Ce terreau fertile nourrit une remontée générale des luttes étudiantes, tranchant avec une certaine apathie. Le 6 novembre 1967, jour de la « rentrée solennelle » de l’université à la Sorbonne, un imposant défilé étudiant s’organise boulevard Saint-Michel et s’affronte – déjà – aux policiers. À Caen, en janvier 1968, de nombreux étudiants participent avec les ouvriers – notamment les jeunes – de la Saviem aux manifestations et aux affrontements avec les CRS et les gardes mobiles. Si l’Union nationale des étudiants de France (Unef) conserve un rôle fédérateur, elle est considérablement affaiblie : réunissant un étudiant sur deux au plus fort de la guerre d’Algérie, elle n’en rassemble plus, au mieux, qu’un sur dix en cette année 1968. Elle n’est plus le porte-parole officiel unique du monde étudiant, depuis que le gouvernement a favorisé, à sa droite, la scission de la Fédération nationale des étudiants de France (Fnef), en 1961, et qu’elle est elle-même divisée, voire parfois paralysée en interne. Les groupes politiques, qu’ils soient issus de la crise de l’Union des étudiants communistes (UEC) – Jeunesse communiste révolutionnaire (JCR, ancêtre de la LCR), Union des jeunesses communistes marxistes-léninistes (UJCML, maoïste) – ou non – Étudiants socialistes unifiés (ESU), libertaires, Fédération des étudiants révolutionnaires (FER) – se développent, et ils attirent autant, sinon plus, que le syndicat étudiant, même si leurs militants en sont membres.

 

Occupations

 

Néanmoins, Nanterre offre des spécificités qui préfigurent un autre visage du mouvement étudiant. Véritable ghetto, coincé entre bidonville, terrain vague, chantiers et ligne de chemin de fer, la faculté n’est pas (comme à la Sorbonne ou au Panthéon) dans la ville. Ni cafés, ni cinémas aux alentours. Les seuls lieux de sociabilité, de regroupement, de résistance (voire de survie) sont la cafétéria et le local de l’Unef. Alors qu’ailleurs, l’Unef est en crise, à Nanterre, il y a 600 adhérents sur 2 000 étudiants en 1965, 1 200 adhérents à la rentrée 1966… mais plus que 600 sur 10 000 en 1968.

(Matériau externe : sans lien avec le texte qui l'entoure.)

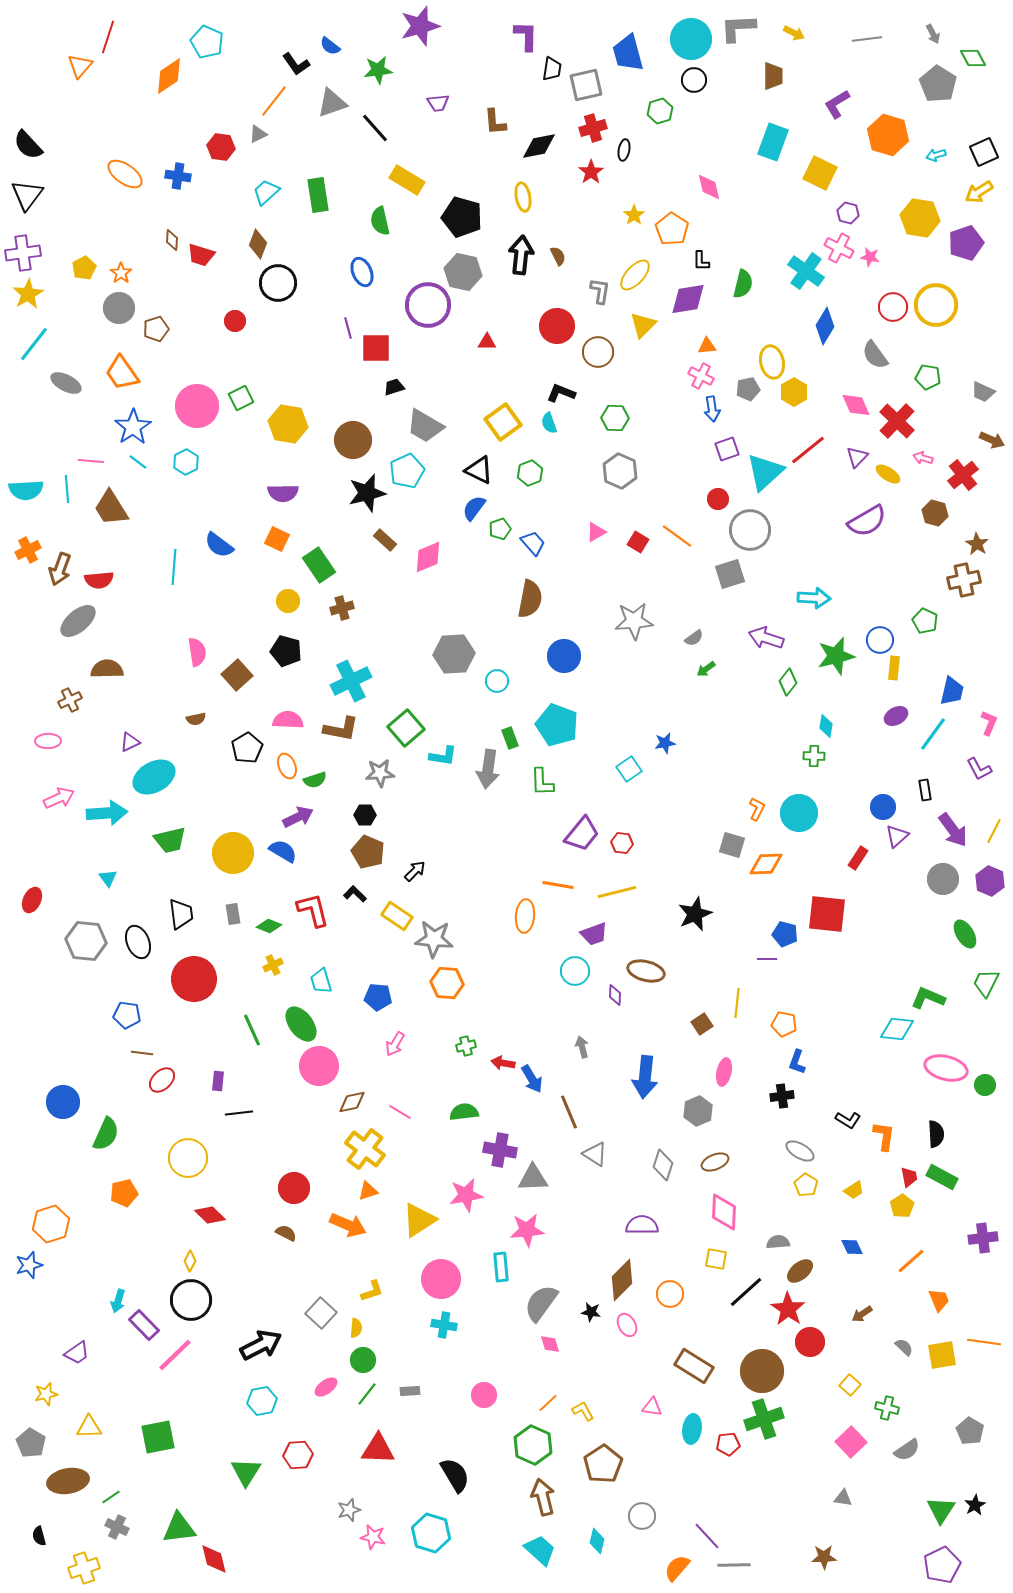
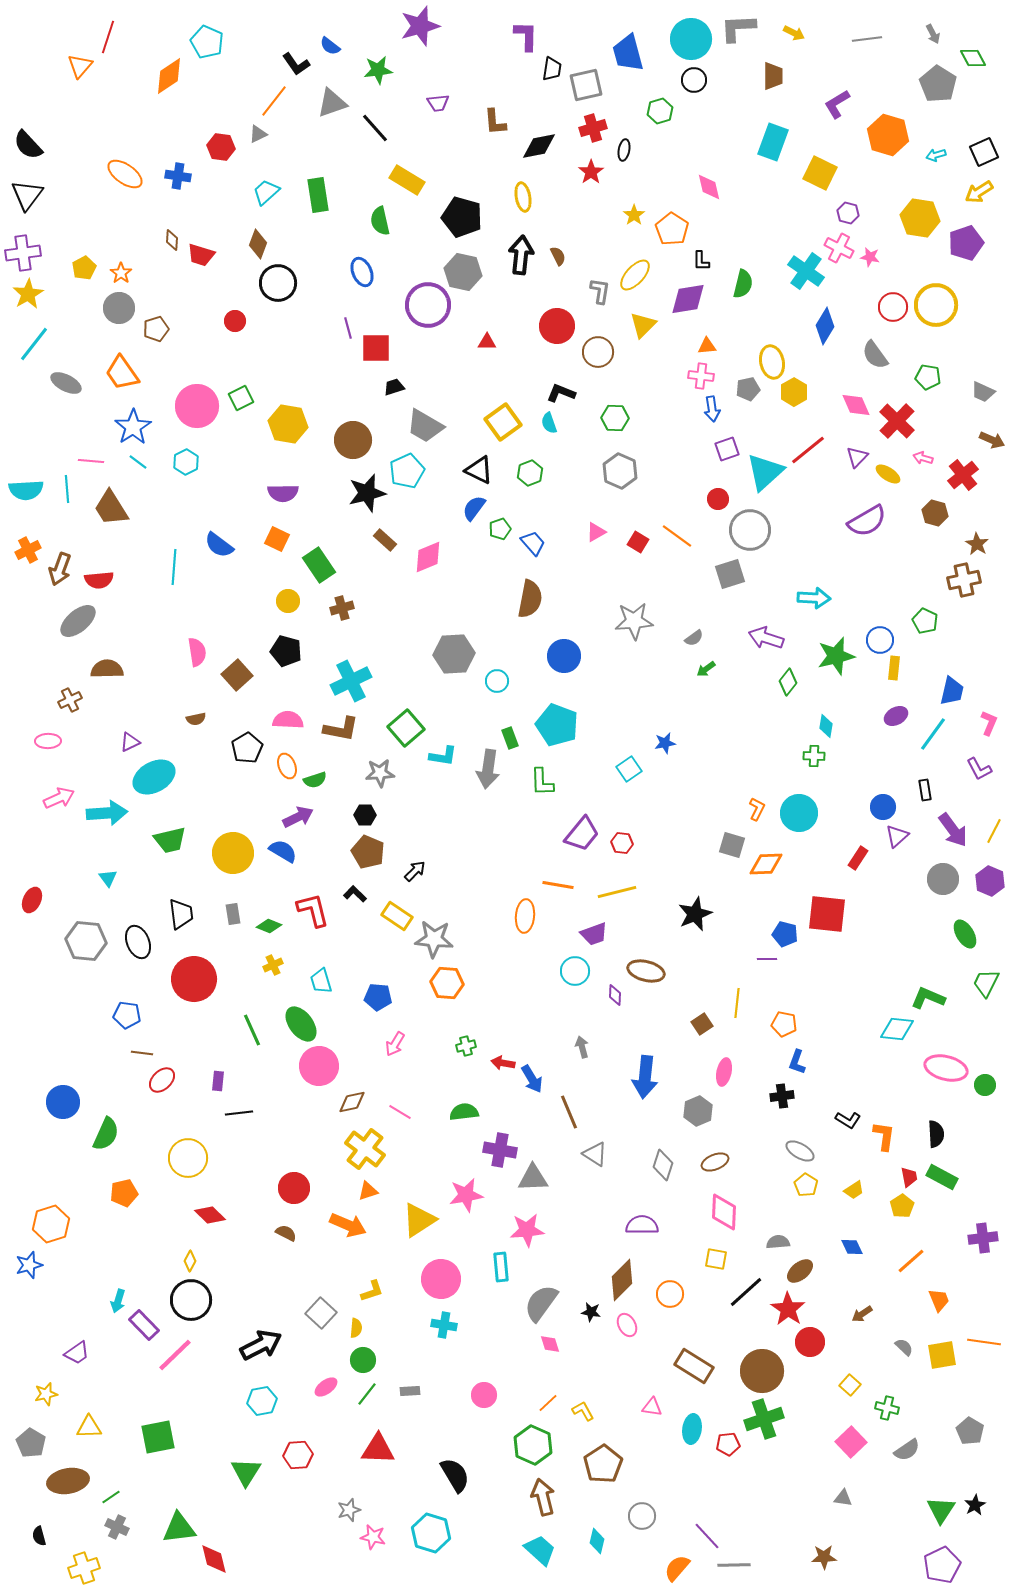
pink cross at (701, 376): rotated 20 degrees counterclockwise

Nanterre est une fac jeune… Jeunes enseignants, assistants, exclus (comme les étudiants) des assemblées de faculté où ne siègent que les professeurs et les mandarins… Militants éloignés des débats parisiens, ils tissent – malgré les désaccords et les concurrences – les mailles d’un véritable « esprit nanterrois ». Au printemps 1968, environ 250 à 300 militants actifs – membres ou non de l’Unef ou des groupes politiques – se retrouvent dans les actions. Si l’UEC, Voix ouvrière (VO, ancêtre de Lutte ouvrière), les ESU, le Parti communiste marxiste-léniniste de France (PCMLF, maoïste) et les « pro-situs » (du courant dit «situationniste ») comptent chacun quelques militants, l’UJCML, le Comité de liaison des étudiants révolutionnaires (Cler, trotskyste, courant Lambert), la JCR, qui « tient » la présidence de l’Association générale des étudiants de Nanterre-Unef (Agen-Unef) et l’Association des résidents de la cité universitaire de Nanterre (Arcun), et les libertaires de la Liaison des étudiants anarchistes (LEA) peuvent respectivement compter sur 30 à 40 personnes. JCR et étudiants anarchistes se trouvent engagés, ensemble, dans l’inédit Mouvement du 22 Mars.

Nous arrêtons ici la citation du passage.